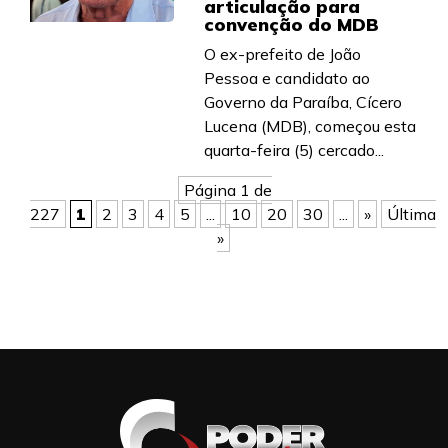
articulação para
convenção do MDB
O ex-prefeito de João
Pessoa e candidato ao
Governo da Paraíba, Cícero
Lucena (MDB), começou esta
quarta-feira (5) cercado...
Página 1 de
227
1
2
3
4
5
...
10
20
30
...
»
Última
»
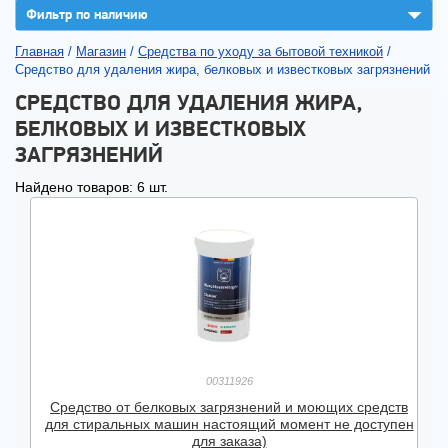
▼
Фильтр по наличию
Главная
/
Магазин
/
Средства по уходу за бытовой техникой
/
Средство для удаления жира, белковых и известковых загрязнений
СРЕДСТВО ДЛЯ УДАЛЕНИЯ ЖИРА,
БЕЛКОВЫХ И ИЗВЕСТКОВЫХ
ЗАГРЯЗНЕНИЙ
Найдено товаров: 6 шт.
00311926
Средство от белковых загрязнений и моющих средств
для стиральных машин настоящий момент не доступен
для заказа)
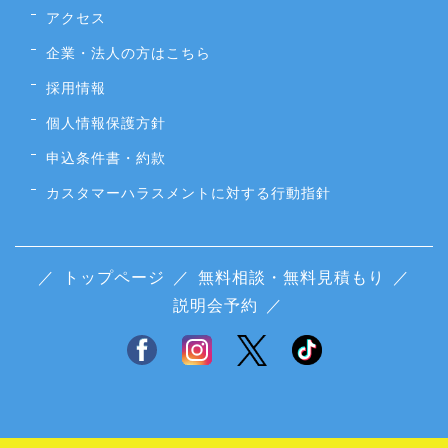
アクセス
企業・法人の方はこちら
採用情報
個人情報保護方針
申込条件書・約款
カスタマーハラスメントに対する行動指針
／
トップページ
／
無料相談・無料見積もり
／
説明会予約
／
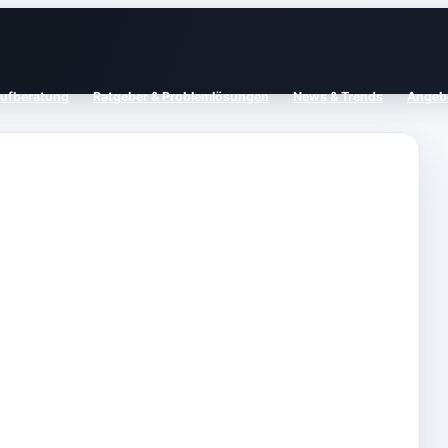
aufberatung
Ratgeber & Problemlösungen
News & Trends
Angebo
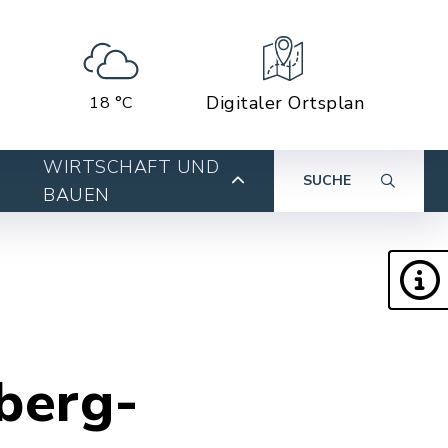
Digitaler Ortsplan
18 °C
WIRTSCHAFT UND
SUCHE
BAUEN
berg-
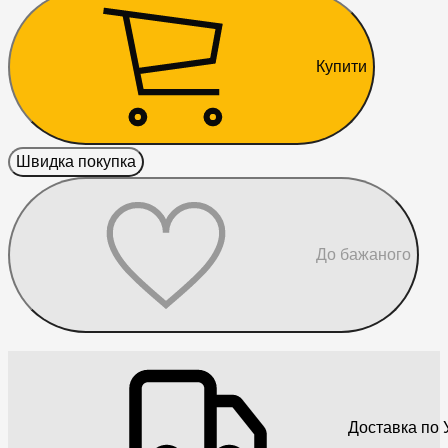
Купити
Швидка покупка
До бажаного
Доставка по У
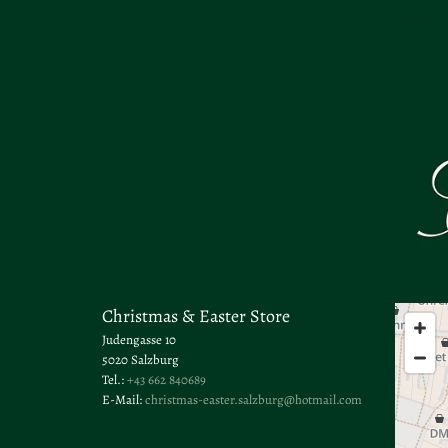
Christmas & Easter Store
Judengasse 10
5020 Salzburg
Tel.:
+43 662 840689
E-Mail:
christmas-easter.salzburg@hotmail.com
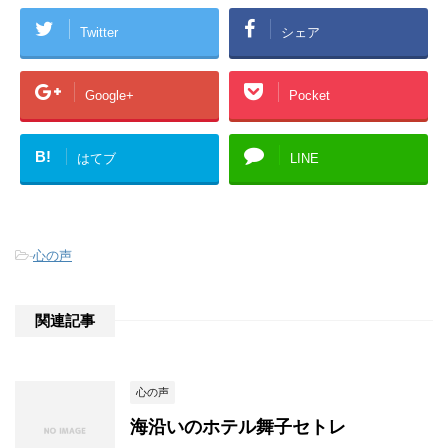
Twitter
シェア
Google+
Pocket
B!
はてブ
LINE
-
心の声
関連記事
心の声
海沿いのホテル舞子セトレ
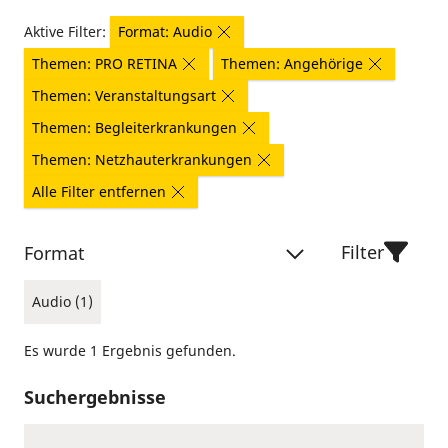
Aktive Filter:
Format: Audio
Themen: PRO RETINA
Themen: Angehörige
Themen: Veranstaltungsart
Themen: Begleiterkrankungen
Themen: Netzhauterkrankungen
Alle Filter entfernen
Filter
Format
Audio (1)
Es wurde 1 Ergebnis gefunden.
Suchergebnisse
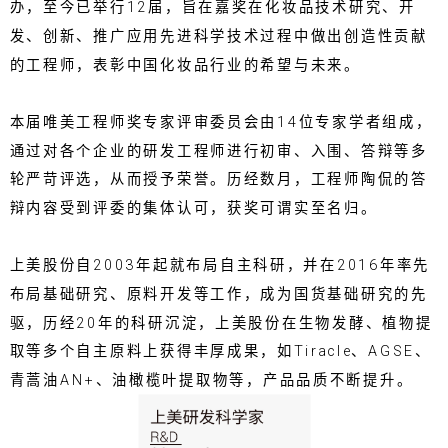
办，至今已举行12届，旨在嘉奖在化妆品技术研究、开
发、创新、推广应用先进科学技术过程中做出创造性贡献
的工程师，表彰中国化妆品行业的希望与未来。
本届唯美工程师奖专家评审委员会由14位专家学者组成，
通过对各个企业的研发工程师进行初审、入围、答辩等多
轮严苛评选，从而授予荣誉。历经数月，工程师陶侃的答
辩内容受到评委的集体认可，获奖可谓实至名归。
上美股份自2003年起就布局自主科研，并在2016年率先
布局基础研究、原料开发等工作，成为国货基础研究的先
驱，历经20年的科研沉淀，上美股份在生物发酵、植物提
取等多个自主原料上获得丰厚成果，如Tiracle、AGSE、
青蒿油AN+、油橄榄叶提取物等，产品品质不断提升。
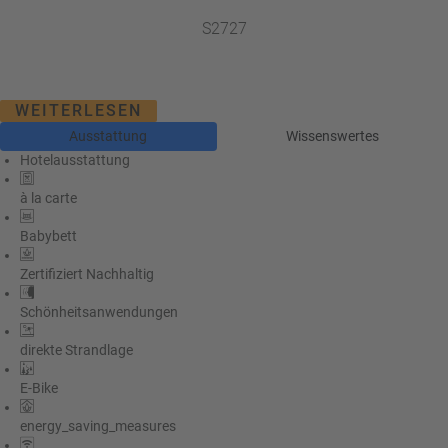
S2727
WEITERLESEN
Ausstattung
Wissenswertes
Hotelausstattung
à la carte
Babybett
Zertifiziert Nachhaltig
Schönheitsanwendungen
direkte Strandlage
E-Bike
energy_saving_measures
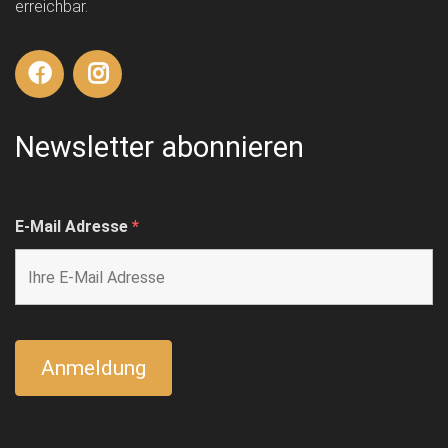
erreichbar.
Newsletter abonnieren
E-Mail Adresse
*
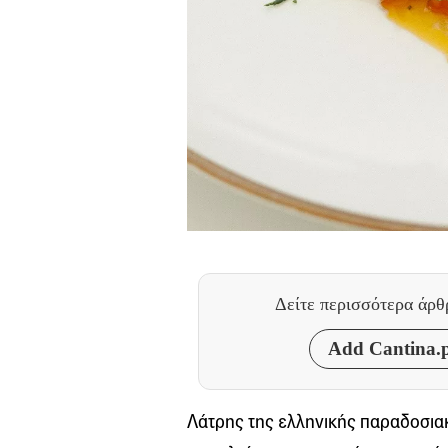
Δείτε περισσότερα άρ
Add Cantina.p
Λάτρης της ελληνικής παραδοσια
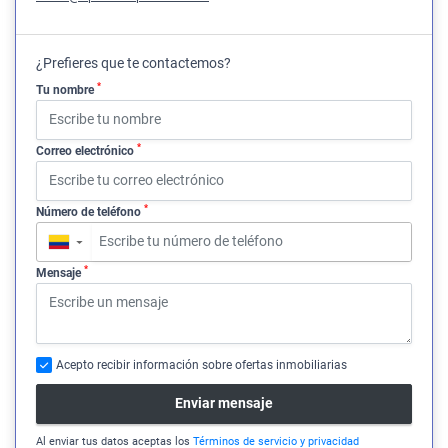
¿Prefieres que te contactemos?
*
Tu nombre
*
Correo electrónico
*
Número de teléfono
▼
*
Mensaje
Acepto recibir información sobre ofertas inmobiliarias
Enviar mensaje
Al enviar tus datos aceptas los
Términos de servicio y privacidad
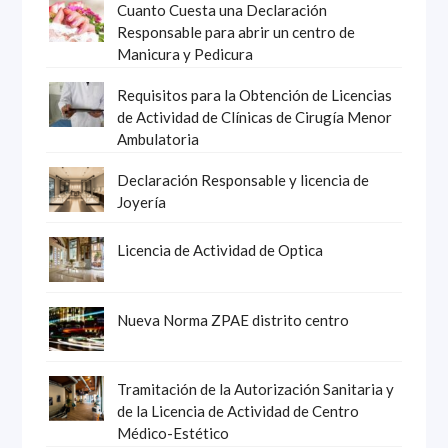
Cuanto Cuesta una Declaración
Responsable para abrir un centro de
Manicura y Pedicura
Requisitos para la Obtención de Licencias
de Actividad de Clínicas de Cirugía Menor
Ambulatoria
Declaración Responsable y licencia de
Joyería
Licencia de Actividad de Optica
Nueva Norma ZPAE distrito centro
Tramitación de la Autorización Sanitaria y
de la Licencia de Actividad de Centro
Médico-Estético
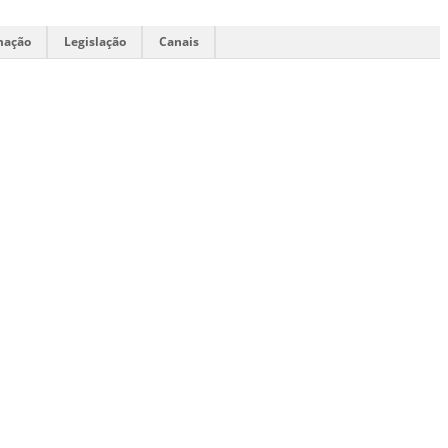
mação
Legislação
Canais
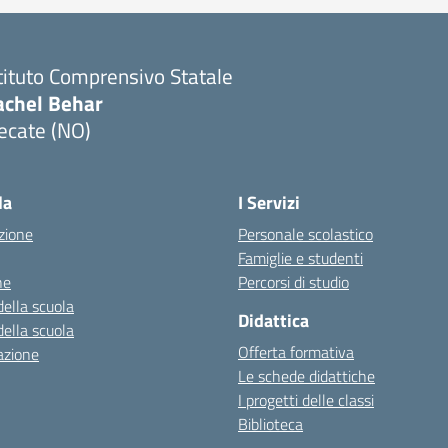
tituto Comprensivo Statale
achel Behar
ecate (NO)
Visita la pagina iniziale della scuola
la
I Servizi
zione
Personale scolastico
Famiglie e studenti
ne
Percorsi di studio
della scuola
Didattica
della scuola
Offerta formativa
azione
Le schede didattiche
I progetti delle classi
Biblioteca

# EXERCISE
Without the pictures, write out the listing exactly as it appears above.

# ANSWER TO THIS PROBLEM
articulação para
convenção do MDB
O ex-prefeito de João
Pessoa e candidato ao
Governo da Paraíba, Cícero
Lucena (MDB), começou esta
quarta-feira (5) cercado...
Página 1 de
227
1
2
3
4
5
...
10
20
30
...
»
Última
»
▼
Фильтр по наличию
Главная
/
Магазин
/
Средства по уходу за бытовой техникой
/
Средство для удаления жира, белковых и известковых загрязнений
СРЕДСТВО ДЛЯ УДАЛЕНИЯ ЖИРА,
БЕЛКОВЫХ И ИЗВЕСТКОВЫХ
ЗАГРЯЗНЕНИЙ
Найдено товаров: 6 шт.
00311926
Средство от белковых загрязнений и моющих средств
для стиральных машин настоящий момент не доступен
для заказа)
アクセス
企業・法人の方はこちら
採用情報
個人情報保護方針
申込条件書・約款
カスタマーハラスメントに対する行動指針
／
トップページ
／
無料相談・無料見積もり
／
説明会予約
／
aufberatung
Ratgeber & Problemlösungen
News & Trends
Angebo
Digitaler Ortsplan
18 °C
WIRTSCHAFT UND
SUCHE
BAUEN
berg-
Купити
Швидка покупка
До бажаного
Доставка по У
Christmas & Easter Store
Judengasse 10
5020 Salzburg
Tel.:
+43 662 840689
E-Mail:
christmas-easter.salzburg@hotmail.com
Twitter
シェア
Google+
Pocket
B!
はてブ
LINE
-
心の声
関連記事
心の声
海沿いのホテル舞子セトレ
Aktive Filter:
Format: Audio
Themen: PRO RETINA
Themen: Angehörige
Themen: Veranstaltungsart
Themen: Begleiterkrankungen
Themen: Netzhauterkrankungen
Alle Filter entfernen
Filter
Format
Audio (1)
Es wurde 1 Ergebnis gefunden.
Suchergebnisse
办，至今已举行12届，旨在嘉奖在化妆品技术研究、开
发、创新、推广应用先进科学技术过程中做出创造性贡献
的工程师，表彰中国化妆品行业的希望与未来。
本届唯美工程师奖专家评审委员会由14位专家学者组成，
通过对各个企业的研发工程师进行初审、入围、答辩等多
轮严苛评选，从而授予荣誉。历经数月，工程师陶侃的答
辩内容受到评委的集体认可，获奖可谓实至名归。
上美股份自2003年起就布局自主科研，并在2016年率先
布局基础研究、原料开发等工作，成为国货基础研究的先
驱，历经20年的科研沉淀，上美股份在生物发酵、植物提
取等多个自主原料上获得丰厚成果，如Tiracle、AGSE、
青蒿油AN+、油橄榄叶提取物等，产品品质不断提升。
S2727
WEITERLESEN
Ausstattung
Wissenswertes
Hotelausstattung
à la carte
Babybett
Zertifiziert Nachhaltig
Schönheitsanwendungen
direkte Strandlage
E-Bike
energy_saving_measures
erreichbar.
Newsletter abonnieren
E-Mail Adresse
*
Δείτε περισσότερα άρ
Add Cantina.p
Λάτρης της ελληνικής παραδοσια
¿Prefieres que te contactemos?
*
Tu nombre
*
Correo electrónico
*
Número de teléfono
▼
*
Mensaje
Acepto recibir información sobre ofertas inmobiliarias
Enviar mensaje
Al enviar tus datos aceptas los
Términos de servicio y privacidad
Cuanto Cuesta una Declaración
Responsable para abrir un centro de
Manicura y Pedicura
Requisitos para la Obtención de Licencias
de Actividad de Clínicas de Cirugía Menor
Ambulatoria
Declaración Responsable y licencia de
Joyería
Licencia de Actividad de Optica
Nueva Norma ZPAE distrito centro
Tramitación de la Autorización Sanitaria y
de la Licencia de Actividad de Centro
Médico-Estético
mação
Legislação
Canais
tituto Comprensivo Statale
achel Behar
ecate (NO)
Visita la pagina iniziale della scuola
la
I Servizi
zione
Personale scolastico
Famiglie e studenti
ne
Percorsi di studio
della scuola
Didattica
della scuola
Offerta formativa
azione
Le schede didattiche
I progetti delle classi
Biblioteca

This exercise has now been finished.